The Maryland Environmental Trust (MET) is a land trust and quasi-public entity affiliated with the Maryland Department of Natural Resources and governed by a private Board of Trustees. It was established by the Maryland General Assembly in 1967.

==Establishment==
The Maryland General Assembly created the Trust in 1967:
 ... to conserve, improve, stimulate, and perpetuate the aesthetic, natural, health and welfare, scenic, and cultural qualities of the environment, including, but not limited to land, water, air, wildlife, scenic qualities, open spaces, buildings or any interest therein, and other appurtenances pertaining in any way to the State. Through educational and other means, the Trust shall encourage and motivate the populace of the State and others to do so and shall promote continuing interest in and the study of these matters. The purpose of the Trust is of general benefit to the citizens of the State, and it is charitable in nature.

==Mission statement==
The mission of the Maryland Environmental Trust is to provide landowners with information and tools to permanently protect natural, historic and scenic resources in the state.

==Operation==
The Maryland Environmental Trust serves as the statewide land trust and holds over 1,107 conservation easements permanently protecting over 136268 acre in Maryland. Its programs include Land Conservation, Monitoring and Stewardship, Local Land Trust Assistance and the Keep Maryland Beautiful Grants Program. The Land Conservation Program assists landowners with permanently protecting the natural, scenic and/or historic resources of their land primarily with conservation easements.
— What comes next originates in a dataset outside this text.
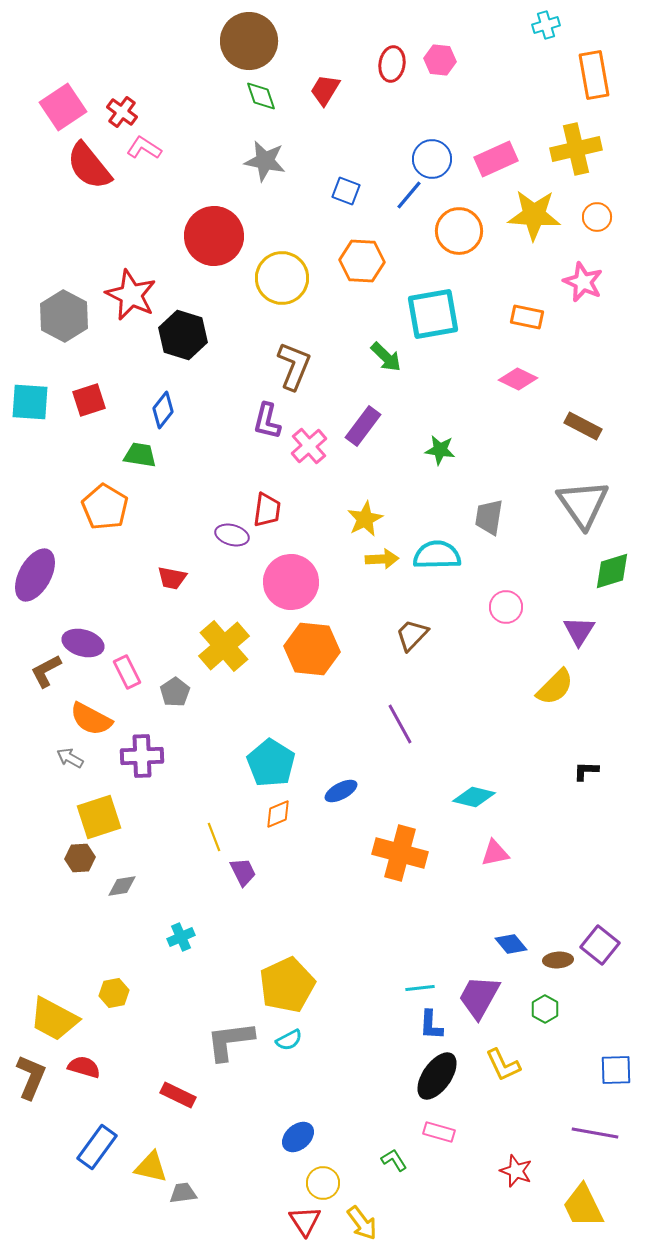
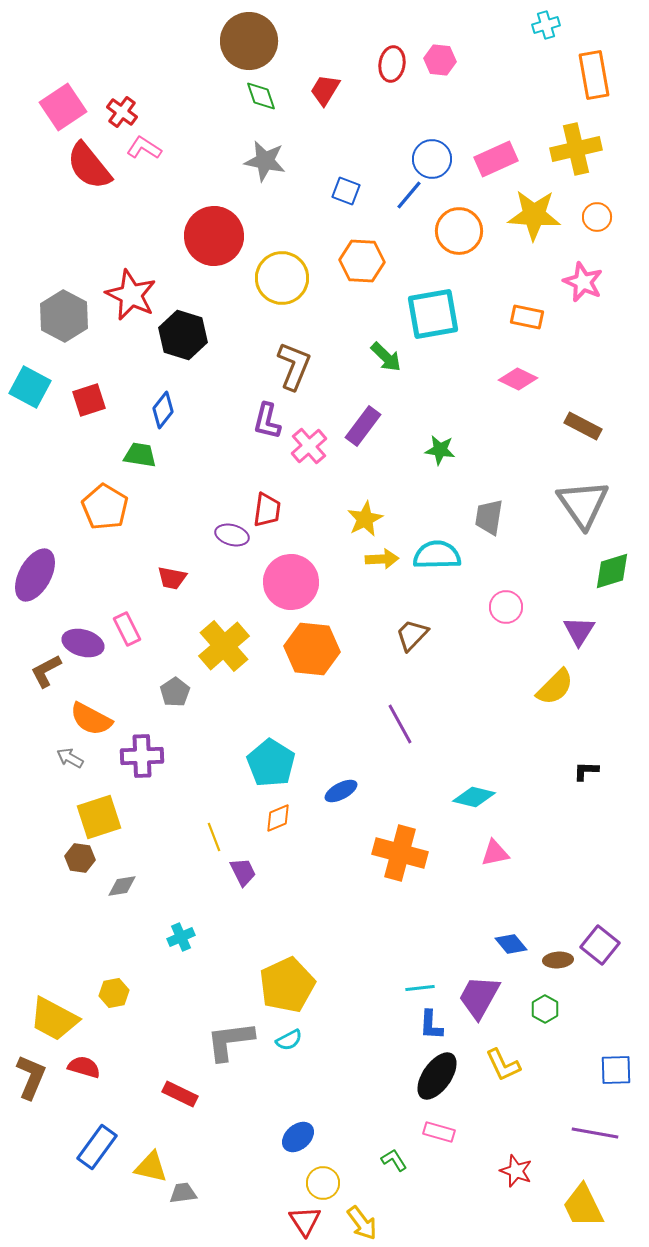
cyan square at (30, 402): moved 15 px up; rotated 24 degrees clockwise
pink rectangle at (127, 672): moved 43 px up
orange diamond at (278, 814): moved 4 px down
brown hexagon at (80, 858): rotated 12 degrees clockwise
red rectangle at (178, 1095): moved 2 px right, 1 px up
Some of the properties that the MET currently protects through conservation easements include Sagamore Farm, Holly Hill, Summerseat Farm, Mount Harmon, Daniel Sheffer Farm, Tyrconnell (Towson, Maryland), Maidstone (Owings, Maryland), the Smithsonian Environmental Research Center (SERC), Wye House in Talbot County and over 8000 acre of historic land surrounding the Civil War battlefields of Antietam, Monocacy, South Mountain and the Battle of Crampton's Gap. The Maryland Environmental Trust is a member of the Land Trust Alliance.

==Board of trustees==
The Maryland Environmental Trust is governed by a 19-member Board of Trustees with 15 trustees as volunteer citizens representing diverse areas of the state. The remaining three trustees are ex-officio members: the Governor, Speaker of the House, and President of the Senate. The Trust is assisted by Area Representatives who work directly with the Board.